A nova carta de Marx reafirma a necessidade do internacionalismo e do
partido
Foi
recentemente descoberta uma carta de Karl Marx a Jules Guesde:
10 de Maio de 1879 41 Maitland Park Road London NW
Caro cidadão Guesde, Nenhum refugiado francês que tenha contacto comigo pode
suspeitar da profunda simpatia que sinto por si ou do grande interesse que tenho
pelo seu trabalho. O socialismo militante tem certamente muitos apoiantes em
França, mas há poucos que combinem conhecimento com coragem e devoção como o
senhor faz. A eleição de Blanqui, graças à sua iniciativa, é uma primeira
compensação pelos sofrimentos e aviltamentos que os detentores do poder vos
infligem. (1) No que respeita ao regresso da
legislatura a Paris, falei tanto com Lissagaray como com Longuet no mesmo
sentido dos vossos artigos. (2) Afinal, dei mais importância aos debates
sobre este assunto do que ao assunto em si, estando bem convencido de que
Messieurs les Gambettistes prefeririam viver em Paris a vegetar em Versalhes. (3) A grande tarefa dos socialistas em França
é a organização de um partido operário independente e combativo. Esta organização,
que não deve limitar-se às cidades, mas deve estender-se ao campo, só pode ser
conseguida através da propaganda e da luta contínua, uma luta quotidiana que
corresponda sempre às condições do momento, às necessidades actuais.
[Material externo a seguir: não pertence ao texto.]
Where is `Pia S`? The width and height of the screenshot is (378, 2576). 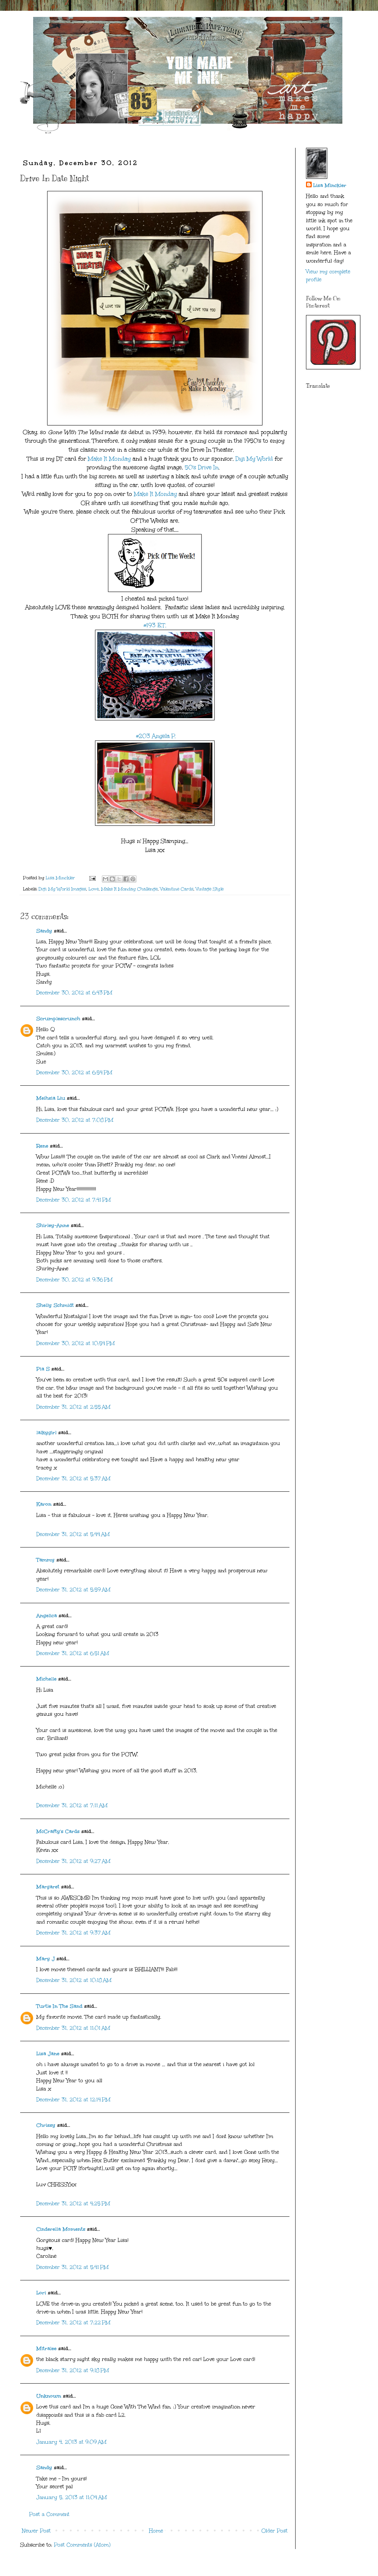 Pia S is located at coordinates (43, 1368). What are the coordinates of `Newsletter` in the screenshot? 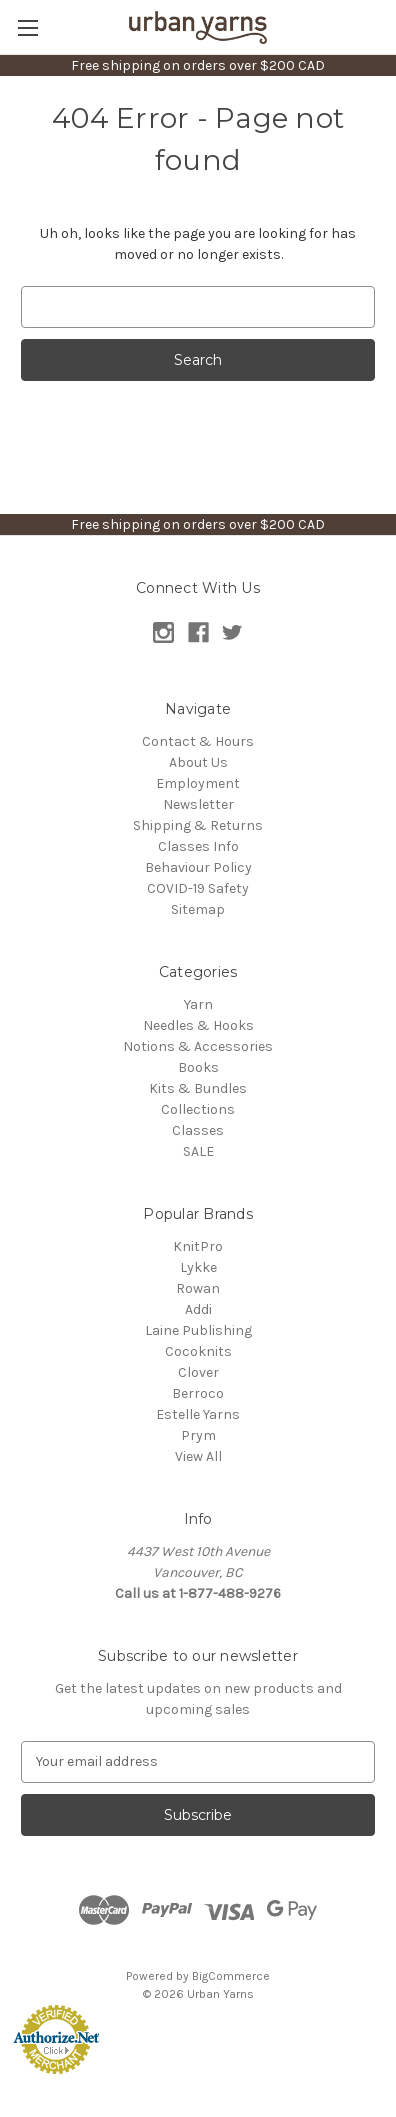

Só os
jacobinos póstumos conhecem apenas uma forma de acção revolucionária, a forma
explosiva. Isto é muito natural para os burgueses que nunca levantaram os seus
escudos até ocuparem posições sociais dominantes. Estou convencido de que,
desta vez, a revolução explosiva não virá do Ocidente, mas do Oriente - da
Rússia. Reagirá primeiro nos dois outros despotismos graves, a Áustria e a
Alemanha, onde uma convulsão violenta se tornou uma necessidade histórica. É da
maior importância que, no momento desta crise geral, a Europa encontre o
proletariado francês já constituído como partido operário e pronto a
desempenhar o seu papel. Quanto à Inglaterra, os elementos materiais para a sua
transformação social são abundantes, mas falta-lhe o espírito motor. Este só se
formará sob a explosão dos acontecimentos continentais. É preciso nunca
esquecer que, por mais miserável que seja a sorte do grosso da classe operária
inglesa, ela participa, em certa medida, no império da Inglaterra no mercado
mundial, ou, o que é ainda pior, imagina-se a participar nele. Algumas palavras
sobre Longuet. Estaria a prestar-lhe um mau serviço se pensasse que ele é o seu
adversário pessoal. Pelo contrário, apesar de ter sido convidado por alguns
emigrantes coquetes, não se deixou arrastar para a zombaria. Se, por vezes, as
opiniões dele diferem das suas quanto à táctica a seguir, não creio que sejam
diferentes quanto à substância. Por último, as relações familiares e de amizade
não podem influenciar a minha linha política, da qual nunca me desviei. Na
esperança de que recupere em breve a sua liberdade e a sua saúde, sou o seu
fiel amigo Karl Marx (4)
Esta
breve carta ilustra mais uma vez a importância que Marx atribuía ao movimento
operário em França. Foi escrita um mês após a fundação da Federação dos
Trabalhadores Socialistas de França, da qual surgiria, alguns anos mais tarde,
o Partido Operário Francês. Marx ainda não tinha conhecido Guesde pessoalmente.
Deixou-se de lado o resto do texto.